Segment Start: RECORDS TO USE
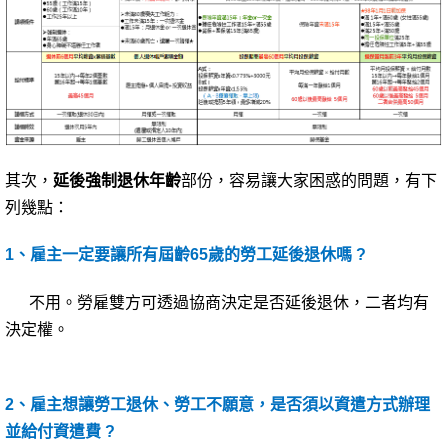
其次，
延後強制退休年齡
部份，容易讓大家困惑的問題，有下
列幾點：
1
、雇主一定要讓所有屆齡65歲的勞工延後退休嗎 ?
不用。勞雇雙方可透過協商決定是否延後退休，二者均有
決定權。
2
、雇主想讓勞工退休、勞工不願意，是否須以資遣方式辦理
並給付資遣費 ?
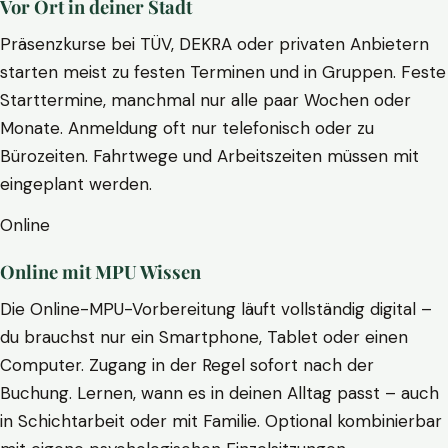
Vor Ort in deiner Stadt
Präsenzkurse bei TÜV, DEKRA oder privaten Anbietern
starten meist zu festen Terminen und in Gruppen. Feste
Starttermine, manchmal nur alle paar Wochen oder
Monate. Anmeldung oft nur telefonisch oder zu
Bürozeiten. Fahrtwege und Arbeitszeiten müssen mit
eingeplant werden.
Online
Online mit MPU Wissen
Die Online-MPU-Vorbereitung läuft vollständig digital –
du brauchst nur ein Smartphone, Tablet oder einen
Computer. Zugang in der Regel sofort nach der
Buchung. Lernen, wann es in deinen Alltag passt – auch
in Schichtarbeit oder mit Familie. Optional kombinierbar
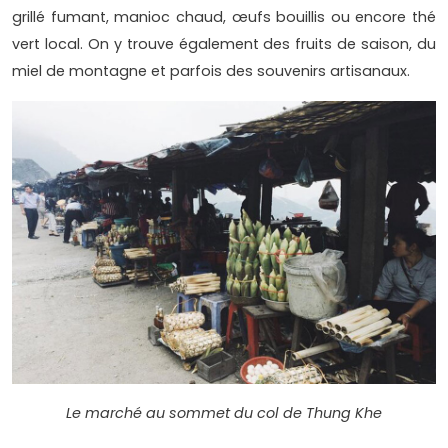
grillé fumant, manioc chaud, œufs bouillis ou encore thé
vert local. On y trouve également des fruits de saison, du
miel de montagne et parfois des souvenirs artisanaux.
Le marché au sommet du col de Thung Khe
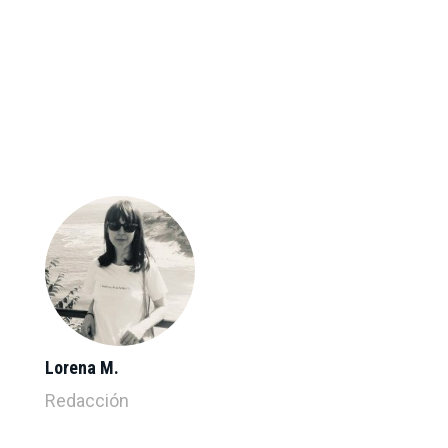
Lorena M.
Redacción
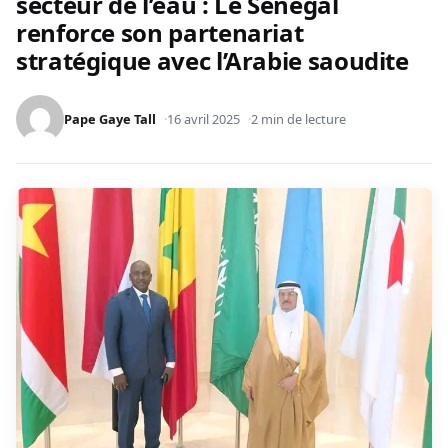
secteur de l’eau : Le Sénégal
renforce son partenariat
stratégique avec l’Arabie saoudite
Pape Gaye Tall
16 avril 2025
2 min de lecture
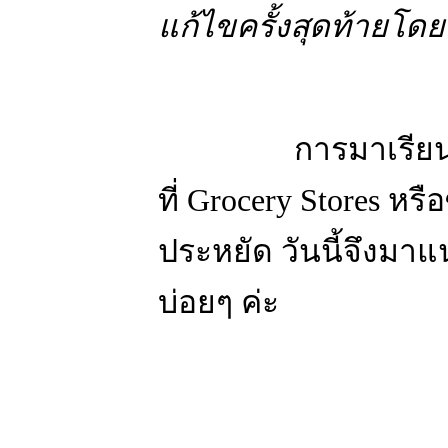
แก้ไขครั้งสุดท้ายโดย 
การมาเรียนที่อเมร
ที่ Grocery Stores หร
ประหยัด วันนี้จึงมา
บ่อยๆ ค่ะ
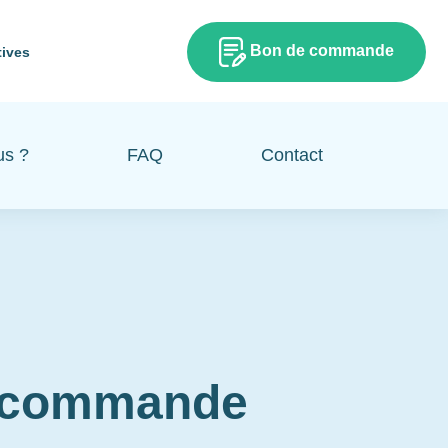
Bon de commande
tives
us ?
FAQ
Contact
e commande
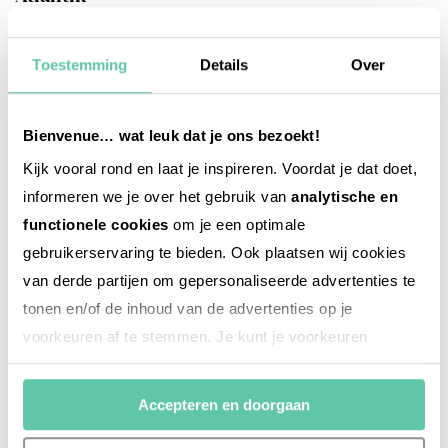
28. MAI 2026
Toestemming
Details
Over
Bienvenue… wat leuk dat je ons bezoekt!
Kijk vooral rond en laat je inspireren. Voordat je dat doet,
informeren we je over het gebruik van
analytische en
functionele cookies
om je een optimale
gebruikerservaring te bieden. Ook plaatsen wij cookies
van derde partijen om gepersonaliseerde advertenties te
tonen en/of de inhoud van de advertenties op je
voorkeuren af te stemmen. Je kunt je voorkeuren
beheren via ‘Zelf instellen’. Klik je op ‘Accepteren en
doorgaan’ dan ga je akkoord met het gebruik van alle
Accepteren en doorgaan
cookies zoals omschreven in onze
Cookieverklaring
.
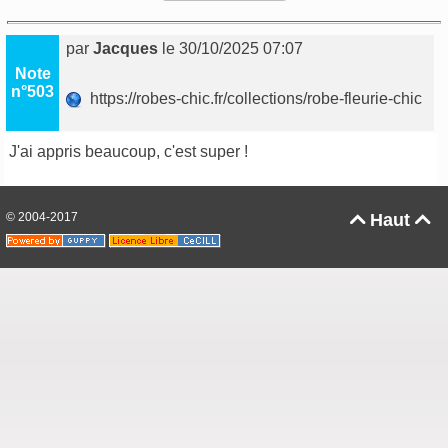
par
Jacques
le 30/10/2025 07:07
Note
n°503
https://robes-chic.fr/collections/robe-fleurie-chic
J'ai appris beaucoup, c'est super !
© 2004-2017
Haut


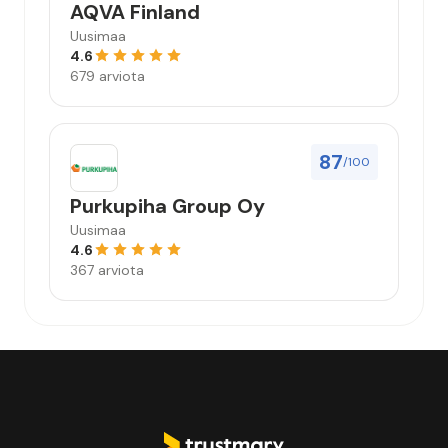
AQVA Finland
Uusimaa
4.6
679 arviota
87
/100
Purkupiha Group Oy
Uusimaa
4.6
367 arviota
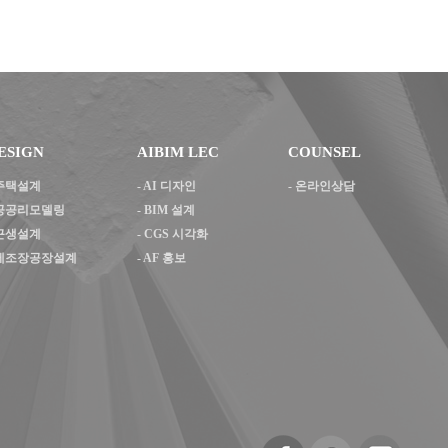
ESIGN
AIBIM LEC
COUNSEL
주택설계
-
AI 디자인
- 온라인상담
공공리모델링
-
BIM 설계
근생설계
-
CGS 시각화
제조장공장설계
-
AF 홍보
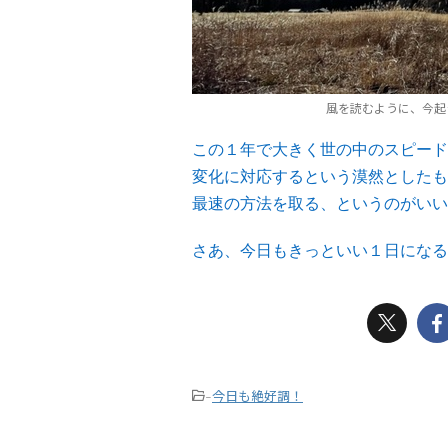
風を読むように、今起
この１年で大きく世の中のスピード
変化に対応するという漠然としたも
最速の方法を取る、というのがいい
さあ、今日もきっといい１日になる
今日も絶好調！
-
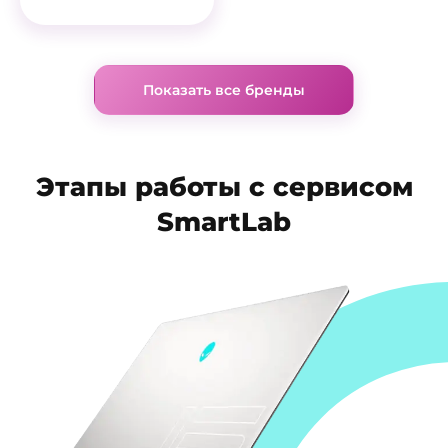
Показать все бренды
Этапы работы с сервисом
SmartLab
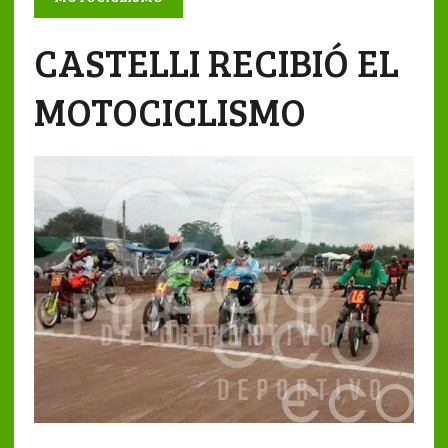
CASTELLI RECIBIÓ EL
MOTOCICLISMO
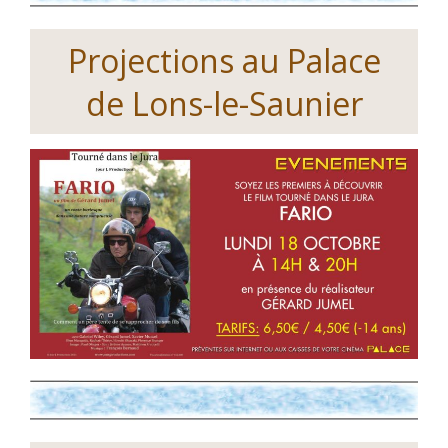
Projections au Palace
de Lons-le-Saunier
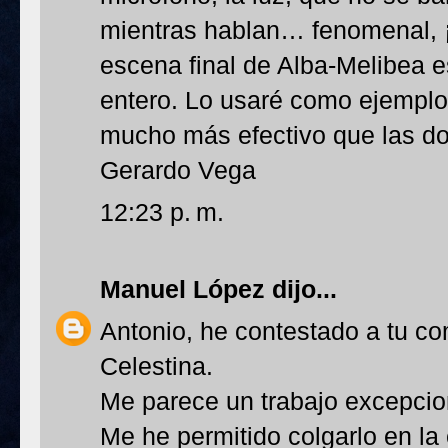
mientras hablan… fenomenal, ¡
escena final de Alba-Melibea es
entero. Lo usaré como ejemplo
mucho más efectivo que las do
Gerardo Vega
12:23 p. m.
Manuel López
dijo...
Antonio, he contestado a tu co
Celestina.
Me parece un trabajo excepcio
Me he permitido colgarlo en la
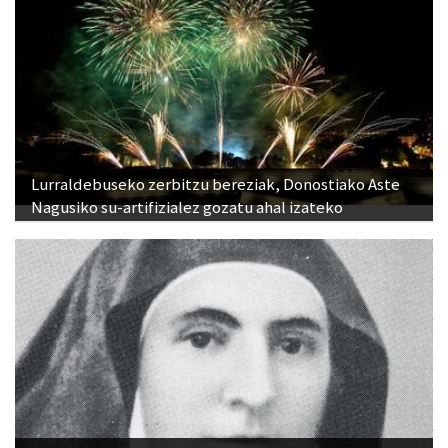
Lurraldebuseko zerbitzu bereziak, Donostiako Aste
Nagusiko su-artifizialez gozatu ahal izateko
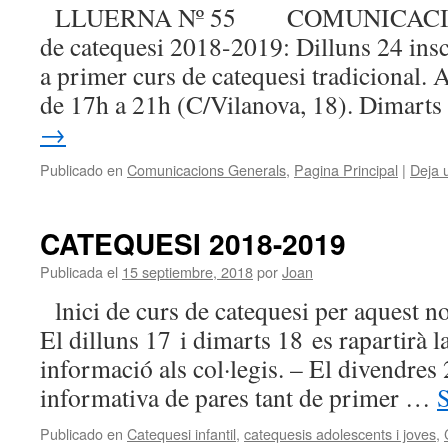
LLUERNA Nº 55 COMUNICACION
de catequesi 2018-2019: Dilluns 24 in
a primer curs de catequesi tradicional. A
de 17h a 21h (C/Vilanova, 18). Dimart
→
Publicado en
Comunicacions Generals
,
Pagina Principal
|
Deja 
CATEQUESI 2018-2019
Publicada el
15 septiembre, 2018
por
Joan
lnici de curs de catequesi per aquest n
El dilluns 17 i dimarts 18 es rapartirà l
informació als col·legis. – El divendres 
informativa de pares tant de primer …
Publicado en
Catequesi infantil
,
catequesis adolescents i joves
,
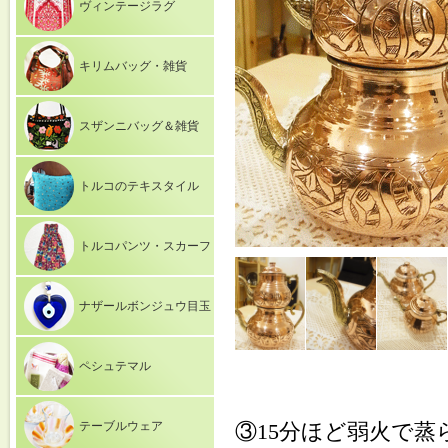
ヴィンテージラグ
キリムバッグ・雑貨
スザンニバッグ＆雑貨
トルコのテキスタイル
トルコパンツ・スカーフ
ナザールボンジュウ目玉
ペシュテマル
テーブルウェア
③15分ほど弱火で蒸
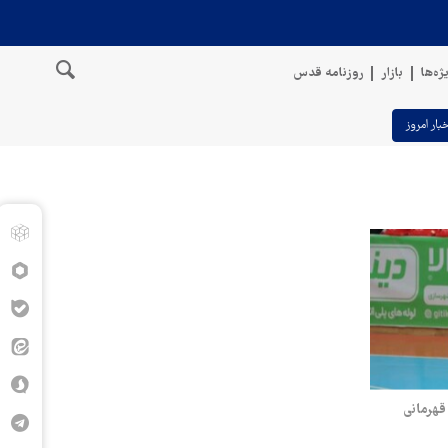
ژه‌ها
بازار
روزنامه قدس
خبار امروز
قهرمانی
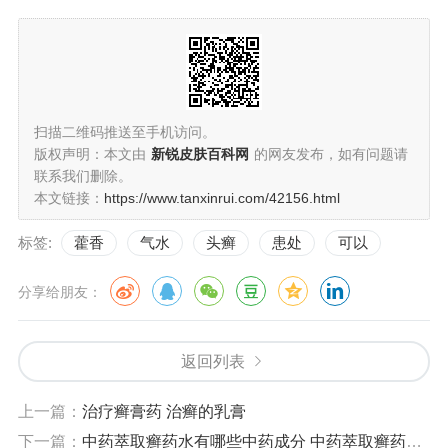
扫描二维码推送至手机访问。
版权声明：本文由
新锐皮肤百科网
的网友发布，如有问题请
联系我们删除。
本文链接：
https://www.tanxinrui.com/42156.html
标签:
藿香
气水
头癣
患处
可以
分享给朋友：
返回列表
上一篇：
治疗癣膏药 治癣的乳膏
下一篇：
中药萃取癣药水有哪些中药成分 中药萃取癣药水有哪些中药成分组成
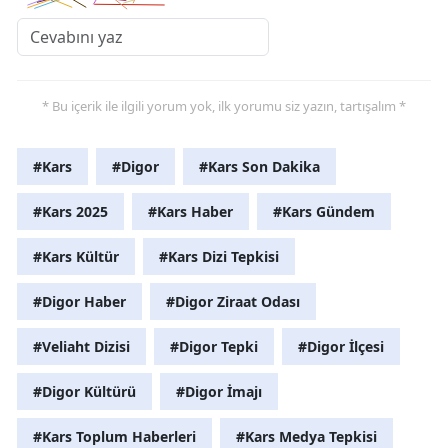
Yozgat
Zonguldak
* Bu içerik ile ilgili yorum yok, ilk yorumu siz yazın, tartışalım *
Aksaray
Bayburt
#Kars
#Digor
#Kars Son Dakika
Karaman
#Kars 2025
#Kars Haber
#Kars Gündem
Kırıkkale
#Kars Kültür
#Kars Dizi Tepkisi
Batman
#Digor Haber
#Digor Ziraat Odası
Şırnak
#Veliaht Dizisi
#Digor Tepki
#Digor İlçesi
Bartın
#Digor Kültürü
#Digor İmajı
Ardahan
#Kars Toplum Haberleri
#Kars Medya Tepkisi
Iğdır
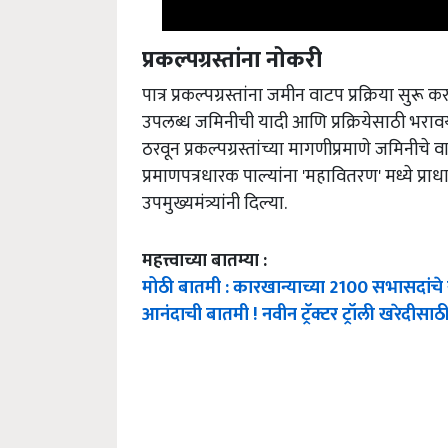
प्रकल्पग्रस्तांना नोकरी
पात्र प्रकल्पग्रस्तांना जमीन वाटप प्रक्रिया स
उपलब्ध जमिनीची यादी आणि प्रक्रियेसाठी भरावयाचा
ठरवून प्रकल्पग्रस्तांच्या मागणीप्रमाणे जमिनीचे
प्रमाणपत्रधारक पाल्यांना 'महावितरण' मध्ये प्रा
उपमुख्यमंत्र्यांनी दिल्या.
महत्त्वाच्या बातम्या :
मोठी बातमी : कारखान्याच्या 2100 सभासदांचे स
आनंदाची बातमी ! नवीन ट्रॅक्टर ट्रॉली खरेदीस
Segment End: RECORDS TO USE
REQUIRED ACTION: Output the entries above exactly as given, but strip out the pictures.

SOLUTION FOR THIS EXERCISE:
其次，
延後強制退休年齡
部份，容易讓大家困惑的問題，有下
列幾點：
1
、雇主一定要讓所有屆齡65歲的勞工延後退休嗎 ?
不用。勞雇雙方可透過協商決定是否延後退休，二者均有
決定權。
2
、雇主想讓勞工退休、勞工不願意，是否須以資遣方式辦理
並給付資遣費 ?
Vor Ort in deiner Stadt
Präsenzkurse bei TÜV, DEKRA oder privaten Anbietern
starten meist zu festen Terminen und in Gruppen. Feste
Starttermine, manchmal nur alle paar Wochen oder
Monate. Anmeldung oft nur telefonisch oder zu
Bürozeiten. Fahrtwege und Arbeitszeiten müssen mit
eingeplant werden.
Online
Online mit MPU Wissen
Die Online-MPU-Vorbereitung läuft vollständig digital –
du brauchst nur ein Smartphone, Tablet oder einen
Computer. Zugang in der Regel sofort nach der
Buchung. Lernen, wann es in deinen Alltag passt – auch
in Schichtarbeit oder mit Familie. Optional kombinierbar
grillé fumant, manioc chaud, œufs bouillis ou encore thé
vert local. On y trouve également des fruits de saison, du
miel de montagne et parfois des souvenirs artisanaux.
Le marché au sommet du col de Thung Khe
Lorena M.
Redacción
secteur de l’eau : Le Sénégal
renforce son partenariat
stratégique avec l’Arabie saoudite
Pape Gaye Tall
16 avril 2025
2 min de lecture
แก้ไขครั้งสุดท้ายโดย 
การมาเรียนที่อเมร
ที่ Grocery Stores หร
ประหยัด วันนี้จึงมา
บ่อยๆ ค่ะ
Bon de commande
tives
us ?
FAQ
Contact
e commande
28. MAI 2026
Toestemming
Details
Over
Bienvenue… wat leuk dat je ons bezoekt!
Kijk vooral rond en laat je inspireren. Voordat je dat doet,
informeren we je over het gebruik van
analytische en
functionele cookies
om je een optimale
gebruikerservaring te bieden. Ook plaatsen wij cookies
van derde partijen om gepersonaliseerde advertenties te
tonen en/of de inhoud van de advertenties op je
voorkeuren af te stemmen. Je kunt je voorkeuren
beheren via ‘Zelf instellen’. Klik je op ‘Accepteren en
doorgaan’ dan ga je akkoord met het gebruik van alle
Accepteren en doorgaan
cookies zoals omschreven in onze
Cookieverklaring
.
par
Jacques
le 30/10/2025 07:07
Note
n°503
https://robes-chic.fr/collections/robe-fleurie-chic
J'ai appris beaucoup, c'est super !
© 2004-2017
Haut


AQVA Finland
Uusimaa
4.6
679 arviota
87
/100
Purkupiha Group Oy
Uusimaa
4.6
367 arviota
ESIGN
AIBIM LEC
COUNSEL
주택설계
-
AI 디자인
- 온라인상담
공공리모델링
-
BIM 설계
근생설계
-
CGS 시각화
제조장공장설계
-
AF 홍보
風を読むように、今起
この１年で大きく世の中のスピード
変化に対応するという漠然としたも
最速の方法を取る、というのがいい
さあ、今日もきっといい１日になる
今日も絶好調！
-
Показать все бренды
Этапы работы с сервисом
SmartLab
CASTELLI RECIBIÓ EL
MOTOCICLISMO
Projections au Palace
de Lons-le-Saunier
mientras hablan… fenomenal, ¡
escena final de Alba-Melibea es
entero. Lo usaré como ejemplo
mucho más efectivo que las do
Gerardo Vega
12:23 p. m.
Manuel López
dijo...
Antonio, he contestado a tu co
Celestina.
Me parece un trabajo excepcio
Me he permitido colgarlo en la
Lurraldebuseko zerbitzu bereziak, Donostiako Aste
Nagusiko su-artifizialez gozatu ahal izateko
LLUERNA Nº 55 COMUNICACION
de catequesi 2018-2019: Dilluns 24 in
a primer curs de catequesi tradicional. A
de 17h a 21h (C/Vilanova, 18). Dimart
→
Publicado en
Comunicacions Generals
,
Pagina Principal
|
Deja 
CATEQUESI 2018-2019
Publicada el
15 septiembre, 2018
por
Joan
lnici de curs de catequesi per aquest n
El dilluns 17 i dimarts 18 es rapartirà l
informació als col·legis. – El divendres 
informativa de pares tant de primer …
Publicado en
Catequesi infantil
,
catequesis adolescents i joves
,
ヴィンテージラグ
キリムバッグ・雑貨
スザンニバッグ＆雑貨
トルコのテキスタイル
トルコパンツ・スカーフ
ナザールボンジュウ目玉
ペシュテマル
テーブルウェア
③15分ほど弱火で蒸
ژه‌ها
بازار
روزنامه قدس
خبار امروز
قهرمانی
扫描二维码推送至手机访问。
版权声明：本文由
新锐皮肤百科网
的网友发布，如有问题请
联系我们删除。
本文链接：
https://www.tanxinrui.com/42156.html
标签:
藿香
气水
头癣
患处
可以
分享给朋友：
返回列表
上一篇：
治疗癣膏药 治癣的乳膏
下一篇：
中药萃取癣药水有哪些中药成分 中药萃取癣药水有哪些中药成分组成
Yozgat
Zonguldak
* Bu içerik ile ilgili yorum yok, ilk yorumu siz yazın, tartışalım *
Aksaray
Bayburt
#Kars
#Digor
#Kars Son Dakika
Karaman
#Kars 2025
#Kars Haber
#Kars Gündem
Kırıkkale
#Kars Kültür
#Kars Dizi Tepkisi
Batman
#Digor Haber
#Digor Ziraat Odası
Şırnak
#Veliaht Dizisi
#Digor Tepki
#Digor İlçesi
Bartın
#Digor Kültürü
#Digor İmajı
Ardahan
#Kars Toplum Haberleri
#Kars Medya Tepkisi
Iğdır
प्रकल्पग्रस्तांना नोकरी
पात्र प्रकल्पग्रस्तांना जमीन वाटप प्रक्रिया स
उपलब्ध जमिनीची यादी आणि प्रक्रियेसाठी भरावयाचा
ठरवून प्रकल्पग्रस्तांच्या मागणीप्रमाणे जमिनीचे
प्रमाणपत्रधारक पाल्यांना 'महावितरण' मध्ये प्रा
उपमुख्यमंत्र्यांनी दिल्या.
महत्त्वाच्या बातम्या :
मोठी बातमी : कारखान्याच्या 2100 सभासदांचे स
आनंदाची बातमी ! नवीन ट्रॅक्टर ट्रॉली खरेदीस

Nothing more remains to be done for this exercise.